A screenshot of a tweet showing Wes Streeting addressing the House of Commons, saying 'DIY dentistry belongs in the Victorian era'

 

As St Ives MP Derek Thomas noted - reflecting views from both sides of House - “it is not enough to be seriously planning reform. We must be planning serious reform.” These problems predate COVID, and as many opposition MPs were keen to point out despite the fact both major parties went into the 2010 general election pledging reform, 12 years on and we’re no closer.

“We need to restore adequate funding to dentistry in England, and we need a commitment that the long-promised contract reform will take place” said Sheffield’s Paul Blomfield. “It must be real reform, and not tweaks at the edges. Otherwise, we face the slow death of NHS dentistry.” It’s a sobering but entirely accurate warning. Tweaking a contract that is simply not fit-for-purpose will not be enough to resolve this crisis.

The bottom line for fixing NHS dentistry is binning the UDA.

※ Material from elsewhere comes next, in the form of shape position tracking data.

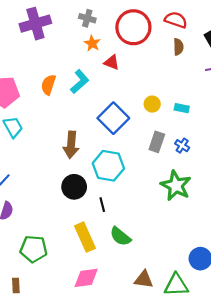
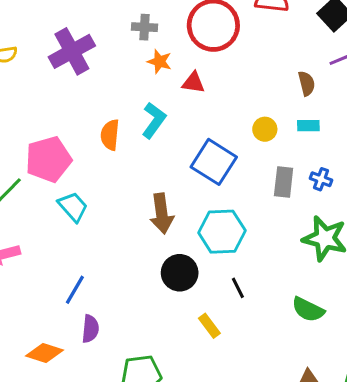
brown semicircle: (178, 47) -> (307, 83), moved
black line: (102, 205) -> (238, 288), moved
green semicircle: (120, 236) -> (308, 309), moved
yellow rectangle: (85, 237) -> (209, 326), moved, size x0.6

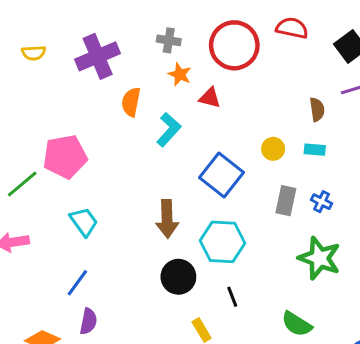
orange semicircle: (110, 135) -> (131, 102), moved
cyan trapezoid: (73, 207) -> (84, 222), moved

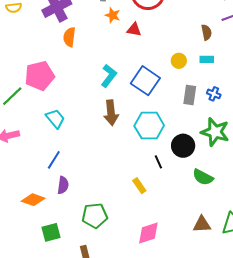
orange semicircle: (131, 102) -> (69, 37), moved
cyan L-shape: (169, 130) -> (109, 76), moved
black circle: (178, 277) -> (183, 146), moved

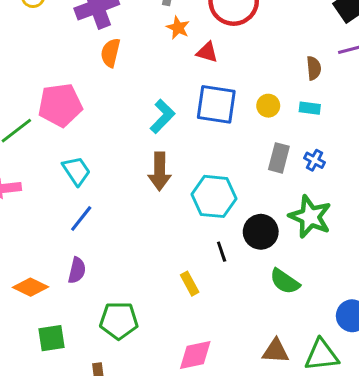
blue square: (145, 81) -> (216, 104), moved, turned -32
blue line: (54, 160) -> (81, 218), moved

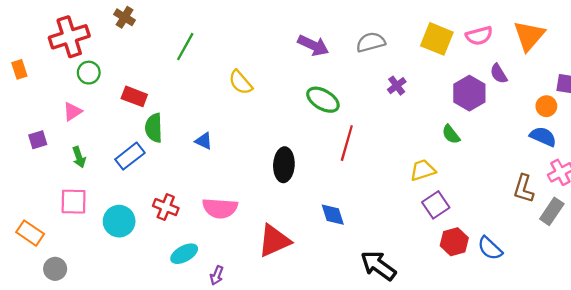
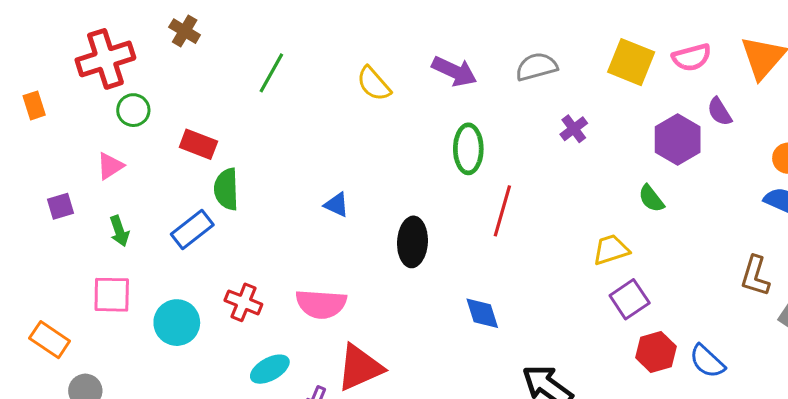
yellow semicircle: (241, 82) -> (374, 84), moved
green ellipse: (323, 100) -> (468, 149), turned 60
blue triangle: (204, 141) -> (337, 205), moved
red triangle: (274, 241) -> (360, 368), moved

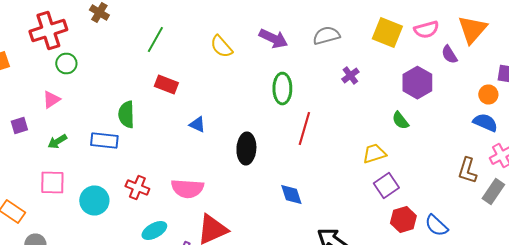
purple semicircle: (720, 112) -> (449, 54), moved
red rectangle: (198, 144) -> (166, 84), moved
blue rectangle: (192, 230) -> (104, 140), turned 44
green arrow: (119, 231) -> (57, 142), turned 78

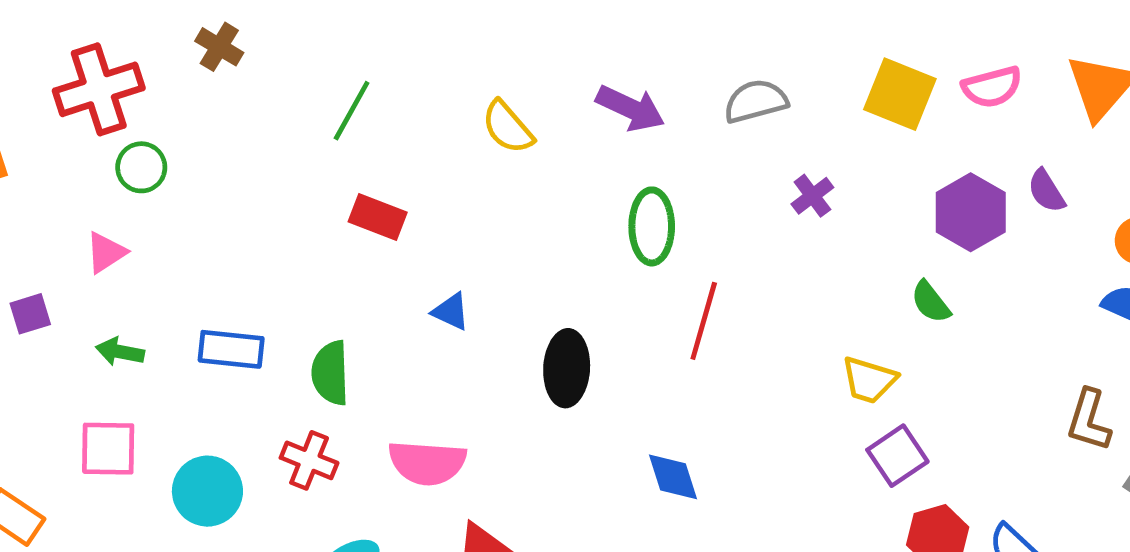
purple semicircle: (449, 54) -> (1046, 191), moved
green semicircle: (126, 114) -> (330, 373), moved
green arrow: (57, 142) -> (120, 352), turned 42
yellow trapezoid: (374, 154) -> (869, 380), turned -145

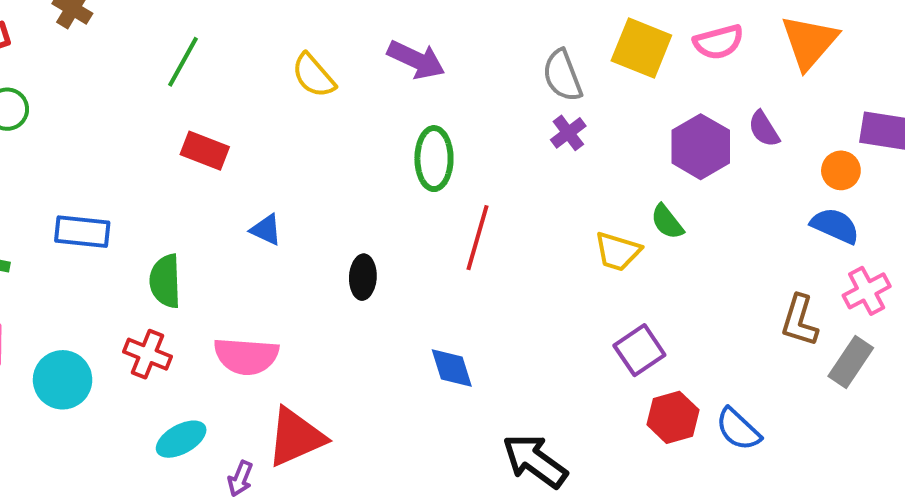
gray semicircle: (756, 101) -> (562, 76), moved, turned -96
blue rectangle: (231, 349) -> (82, 232), moved
black ellipse: (567, 368) -> (363, 277), size x0.7
yellow trapezoid: (869, 380) -> (618, 251), moved

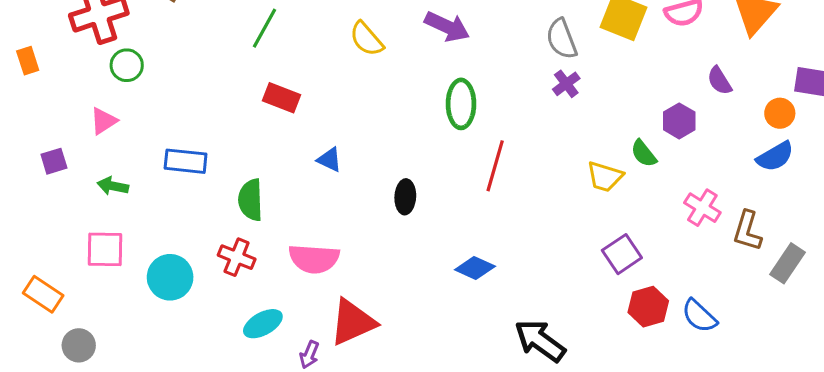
purple hexagon: (701, 147) -> (679, 121), moved, size x0.7
blue semicircle: (835, 226) -> (775, 157), turned 126
pink cross: (867, 291) -> (702, 208), moved, turned -30
blue diamond: (452, 368) -> (475, 268), turned -48

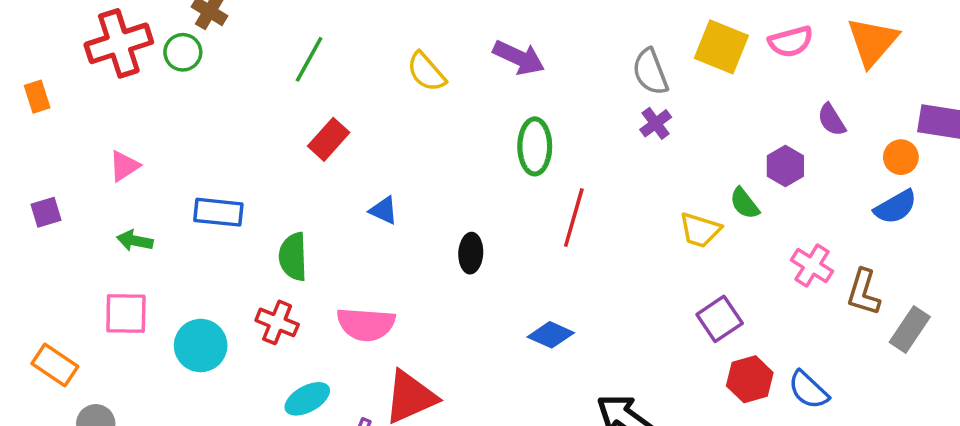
green circle: (127, 65) -> (183, 52), moved
red rectangle: (281, 98) -> (329, 139), turned -69
purple square: (54, 161) -> (46, 212), moved

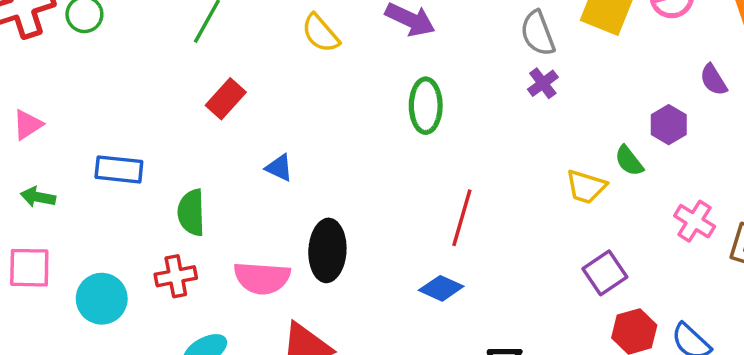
red line: (574, 218) -> (462, 218), moved
black ellipse: (471, 253) -> (327, 250), moved, size x1.6
red cross: (277, 322) -> (176, 276), turned -33

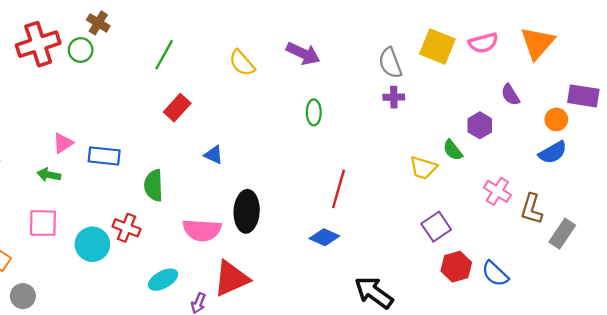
purple cross: (543, 83) -> (394, 97), turned 36
green ellipse: (426, 106) -> (314, 112), size x0.7
pink triangle: (28, 125) -> (63, 143), moved
red cross: (176, 276) -> (127, 228), moved, turned 32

It is our ambition to have that reformed contract ready for April 2023, and we hope NHS England will match that ambition. The bottom line for fixing NHS dentistry is binning the UDA. There can be no future for it in any reformed contract.

We have proposed a capitation-based contract that supports dentists to provide care for their cohort of patients with a clinical pathway that aligns with the dentistry we were taught at dental school, and, crucially, which gives us the time to deliver proper prevention. Those capitation payments need to be weighted to reflect patient need so that we remove the perverse disincentives that punish practices for taking on high-needs patients.

We have the solutions to the problems NHS dentistry is facing. The stakes are high, and in the year ahead we will see if the Government is ready and willing to do what needs to be done.